The Clos de la Roilette, in the village of Fleurie, covers nine hectares of one of the best slopes in the Beaujolais Crus. The clos has an eastern exposure, borders the Moulin-à-Vent appellation, and produces wines that are beautiful when young and have the capacity to age 5-10 years, depending on the vintage.
In the 20’s, when the Fleurie appellation was first created, the former landowner was infuriated with losing the Moulin-à-Vent appellation under which the clos had previously been classified. He created a label, using a photograph of his racehorse Roilette, and used the name Clos de la Roilette, without mentioning Fleurie. The owner vowed not to sell a drop of his wine on the French market and the production went to Switzerland, Germany and England.
By the mid-1960s, the owner’s heirs had lost interest in the clos and a large portion of the land had gone wild and untended. In 1967, Fernand Coudert bought this poorly maintained estate, and replanted the vineyards. His son Alain joined him in 1984, and has been the winemaker since.

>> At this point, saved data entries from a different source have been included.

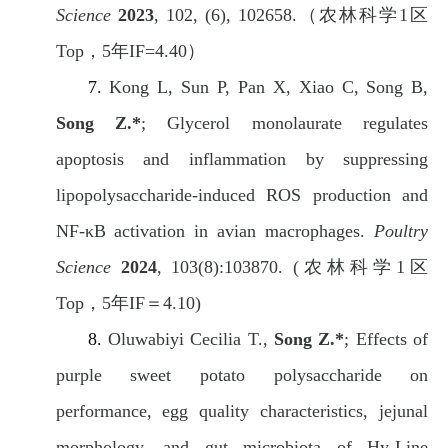
Science
2023
, 102, (6), 102658.
（农林科学
1
区
Top
，
5
年
IF=4.40
）
7.
Kong L, Sun P, Pan X, Xiao C, Song B,
Song Z.*
; Glycerol monolaurate regulates
apoptosis and inflammation by suppressing
lipopolysaccharide-induced ROS production and
NF-κB activation in avian macrophages.
Poultry
Science
2024
, 103(8):103870. (
农林科学
1
区
Top
，
5
年
IF
＝
4.10)
8.
Oluwabiyi Cecilia T.,
Song Z.*
;
Effects of
purple sweet potato polysaccharide on
performance, egg quality characteristics, jejunal
morphology, and gut microbiota of Hy-Line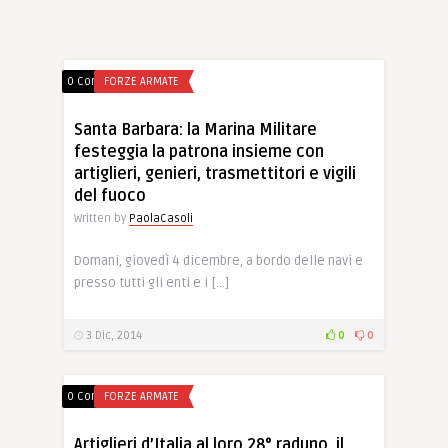
0 Comments
FORZE ARMATE
Santa Barbara: la Marina Militare
festeggia la patrona insieme con
artiglieri, genieri, trasmettitori e vigili
del fuoco
Written by
PaolaCasoli
Domani, giovedì 4 dicembre, a bordo delle navi e
presso tutti gli enti e i […]
3 Dic, 2014
0
0
0 Comments
FORZE ARMATE
Artiglieri d’Italia al loro 28° raduno, il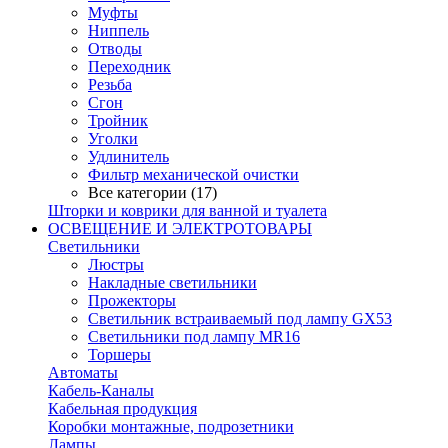
Муфты
Ниппель
Отводы
Переходник
Резьба
Сгон
Тройник
Уголки
Удлинитель
Фильтр механической очистки
Все категории (17)
Шторки и коврики для ванной и туалета
ОСВЕЩЕНИЕ И ЭЛЕКТРОТОВАРЫ
Светильники
Люстры
Накладные светильники
Прожекторы
Светильник встраиваемый под лампу GX53
Светильники под лампу MR16
Торшеры
Автоматы
Кабель-Каналы
Кабельная продукция
Коробки монтажные, подрозетники
Лампы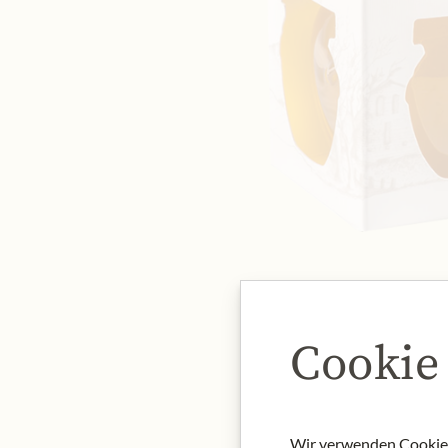
Cookie
Wir verwenden Cookies,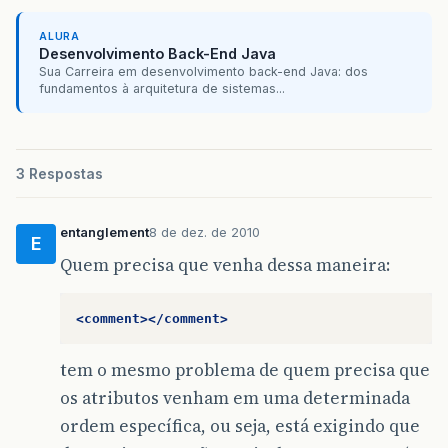
ALURA
Desenvolvimento Back-End Java
Sua Carreira em desenvolvimento back-end Java: dos
fundamentos à arquitetura de sistemas...
3 Respostas
entanglement
8 de dez. de 2010
E
Quem precisa que venha dessa maneira:
<comment></comment>
tem o mesmo problema de quem precisa que
os atributos venham em uma determinada
ordem específica, ou seja, está exigindo que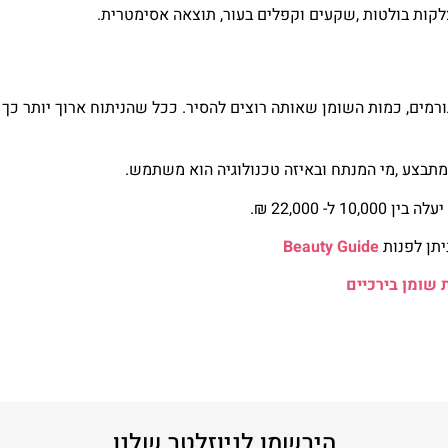
לקות בולטות ,שקעים וקפלים בעור, תוצאה אסימטרית.
רמים, כמות השומן שאותה רוצים להסיר. ככל שהניתוח ארוך יותר כך
תבצע ,מי המנתח ובאיזה טכנולוגיה הוא משתמש.
- 22,000 ₪.
יתן לפנות
Beauty Guide
שומן בירכיים
הירשמו לניוזלטר שלנו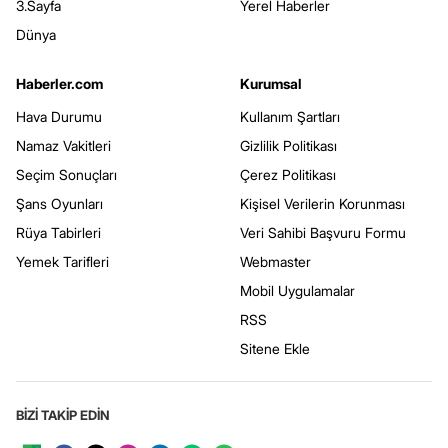
3.Sayfa
Yerel Haberler
Dünya
Haberler.com
Kurumsal
Hava Durumu
Kullanım Şartları
Namaz Vakitleri
Gizlilik Politikası
Seçim Sonuçları
Çerez Politikası
Şans Oyunları
Kişisel Verilerin Korunması
Rüya Tabirleri
Veri Sahibi Başvuru Formu
Yemek Tarifleri
Webmaster
Mobil Uygulamalar
RSS
Sitene Ekle
BİZİ TAKİP EDİN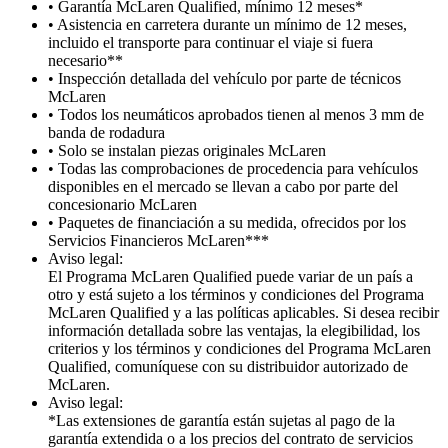
• Garantía McLaren Qualified, mínimo 12 meses*
• Asistencia en carretera durante un mínimo de 12 meses,
incluido el transporte para continuar el viaje si fuera
necesario**
• Inspección detallada del vehículo por parte de técnicos
McLaren
• Todos los neumáticos aprobados tienen al menos 3 mm de
banda de rodadura
• Solo se instalan piezas originales McLaren
• Todas las comprobaciones de procedencia para vehículos
disponibles en el mercado se llevan a cabo por parte del
concesionario McLaren
• Paquetes de financiación a su medida, ofrecidos por los
Servicios Financieros McLaren***
Aviso legal:
El Programa McLaren Qualified puede variar de un país a
otro y está sujeto a los términos y condiciones del Programa
McLaren Qualified y a las políticas aplicables. Si desea recibir
información detallada sobre las ventajas, la elegibilidad, los
criterios y los términos y condiciones del Programa McLaren
Qualified, comuníquese con su distribuidor autorizado de
McLaren.
Aviso legal:
*Las extensiones de garantía están sujetas al pago de la
garantía extendida o a los precios del contrato de servicios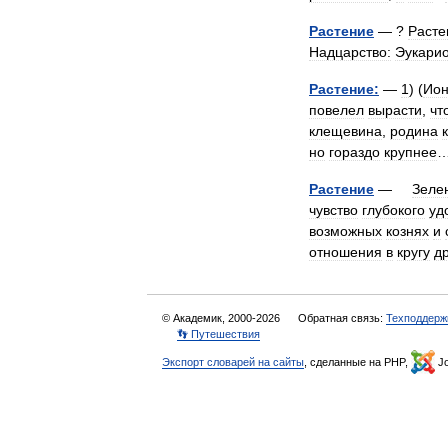
Растение
— ?
Расте
Надцарство:
Эукари
Растение:
—
1
) (
Ио
повелел
вырасти
,
чт
клещевина
,
родина
но
гораздо
крупнее
Растение
—
Зеле
чувство
глубокого
уд
возможных
кознях
и
отношения
в
кругу
д
© Академик, 2000-2026
Обратная связь:
Техподдерж
👣 Путешествия
Экспорт словарей на сайты
, сделанные на PHP,
Jo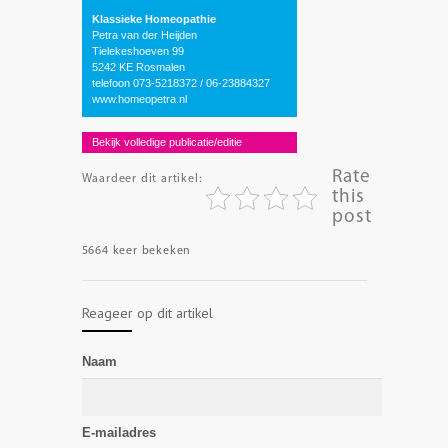
Klassieke Homeopathie
Petra van der Heijden
Tielekeshoeven 99
5242 KE Rosmalen
telefoon 073-5218372 / 06-23884327
www.homeopetra.nl
Bekijk volledige publicatie/editie
Rate
Waardeer dit artikel:
this
post
5664 keer bekeken
Reageer op dit artikel
Naam
E-mailadres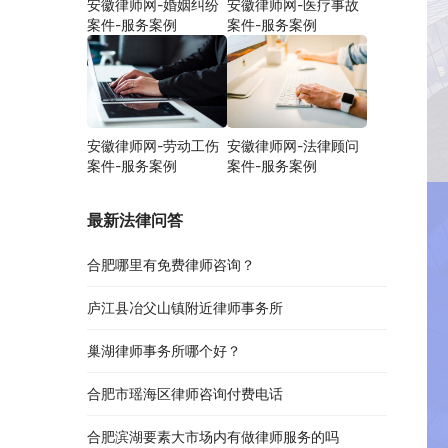
安徽律师网-婚姻纠纷
安徽律师网-医疗事故
案件-服务案例
案件-服务案例
安徽律师网-劳动工伤
安徽律师网-法律顾问
案件-服务案例
案件-服务案例
最新法律问答
合肥哪里有免费律师咨询？
庐江县冶父山镇附近律师事务所
巢湖律师事务所哪个好？
合肥市瑶海区律师咨询付费电话
合肥滨湖要素大市场内有做律师服务的吗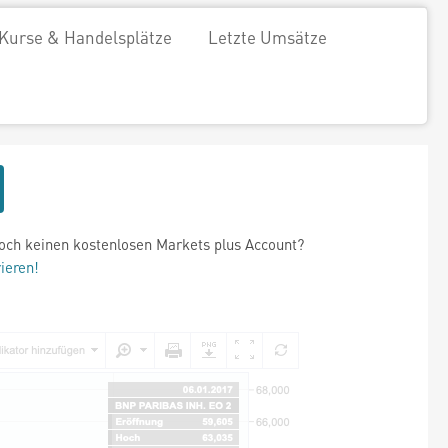
Kurse & Handelsplätze
Letzte Umsätze
och keinen kostenlosen Markets plus Account?
rieren!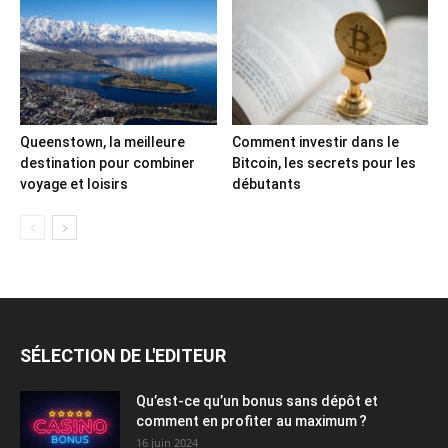
Queenstown, la meilleure
Comment investir dans le
destination pour combiner
Bitcoin, les secrets pour les
voyage et loisirs
débutants
SÉLECTION DE L'EDITEUR
Qu’est-ce qu’un bonus sans dépôt et
comment en profiter au maximum ?
16 juin 2024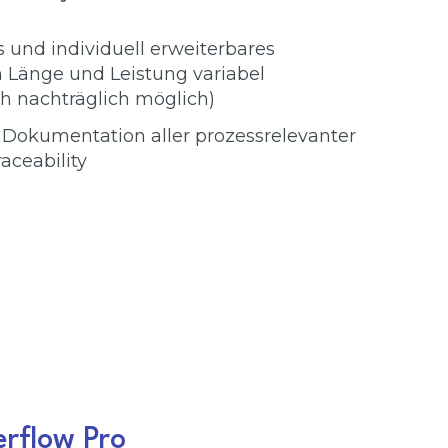
s und individuell erweiterbares
n Länge und Leistung variabel
ch nachträglich möglich)
okumentation aller prozessrelevanter
raceability
erflow Pro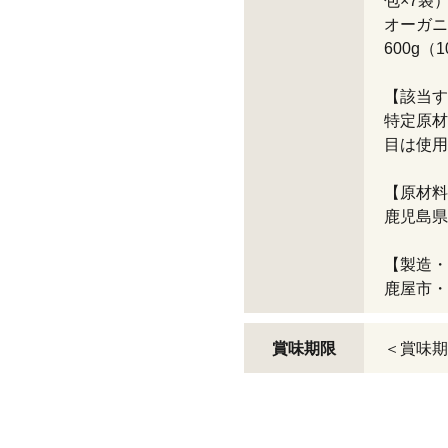
包×7袋
オーガニ
600g（1
【該当す
特定原材
目は使用
【原材料
鹿児島県
【製造・
鹿屋市・
賞味期限
＜賞味期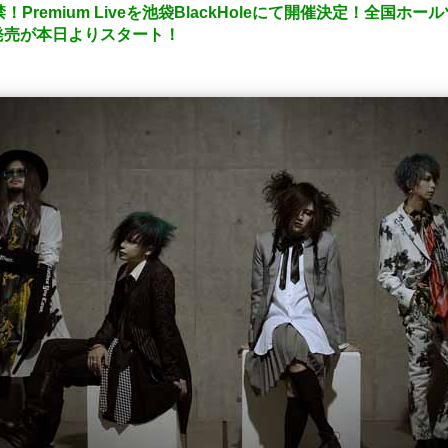
remium Liveを池袋BlackHoleにて開催決定！全国ホールツア
発売が本日よりスタート！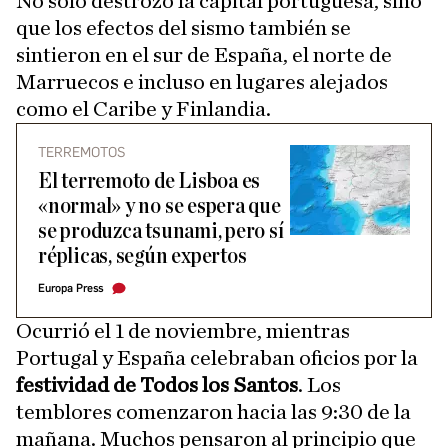
No sólo destrozó la capital portuguesa, sino
que los efectos del sismo también se
sintieron en el sur de España, el norte de
Marruecos e incluso en lugares alejados
como el Caribe y Finlandia.
TERREMOTOS
El terremoto de Lisboa es
«normal» y no se espera que
se produzca tsunami, pero sí
réplicas, según expertos
Europa Press
Ocurrió el 1 de noviembre, mientras
Portugal y España celebraban oficios por la
festividad de Todos los Santos
. Los
temblores comenzaron hacia las 9:30 de la
mañana. Muchos pensaron al principio que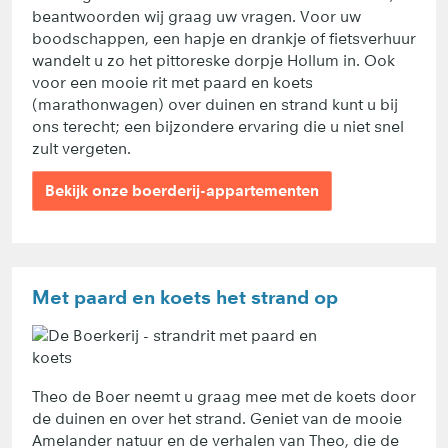
beantwoorden wij graag uw vragen. Voor uw
boodschappen, een hapje en drankje of fietsverhuur
wandelt u zo het pittoreske dorpje Hollum in. Ook
voor een mooie rit met paard en koets
(marathonwagen) over duinen en strand kunt u bij
ons terecht; een bijzondere ervaring die u niet snel
zult vergeten.
Bekijk onze boerderij-appartementen
Met paard en koets het strand op
Theo de Boer neemt u graag mee met de koets door
de duinen en over het strand. Geniet van de mooie
Amelander natuur en de verhalen van Theo, die de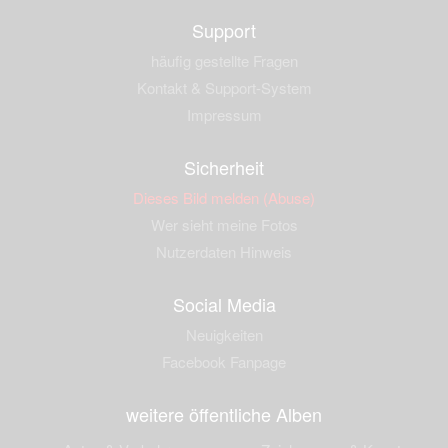
Support
häufig gestellte Fragen
Kontakt & Support-System
Impressum
Sicherheit
Dieses Bild melden (Abuse)
Wer sieht meine Fotos
Nutzerdaten Hinweis
Social Media
Neuigkeiten
Facebook Fanpage
weitere öffentliche Alben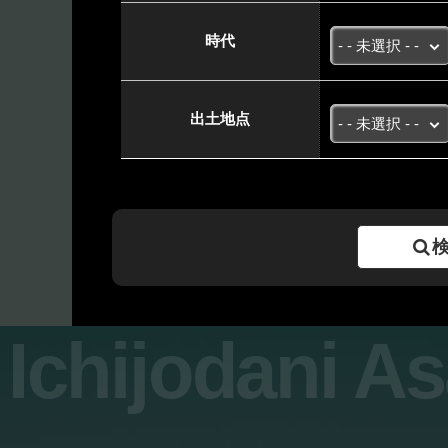
時代
出土地点
Ichijodani A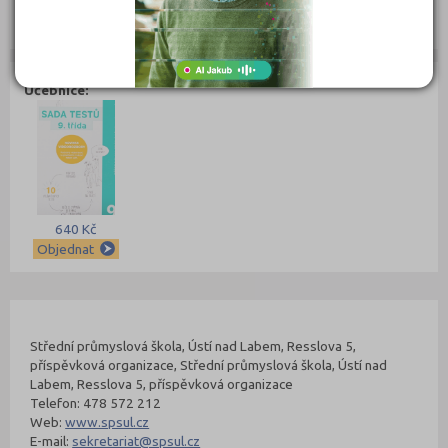
Kurzy:
Učebnice:
640 Kč
Objednat
Kontakty Fakulty
Nahoru
Střední průmyslová škola, Ústí nad Labem, Resslova 5,
příspěvková organizace, Střední průmyslová škola, Ústí nad
Labem, Resslova 5, příspěvková organizace
Telefon: 478 572 212
Web:
www.spsul.cz
E-mail:
sekretariat@spsul.cz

The Couderts say their particular terroir (mainly clay and manganese), and the age of their vines (25 to 33 years-old) account for the richness of their wine. It has a deep blackcurrant color with a hint of purple, a restrained nose of crème de cassis, a rich, full mouth with aromas of cassis, black cherries, and a nutty character, and finishes with zesty acidity. This is a wine that ages gracefully and takes on the aromatic character of a Pinot Noir.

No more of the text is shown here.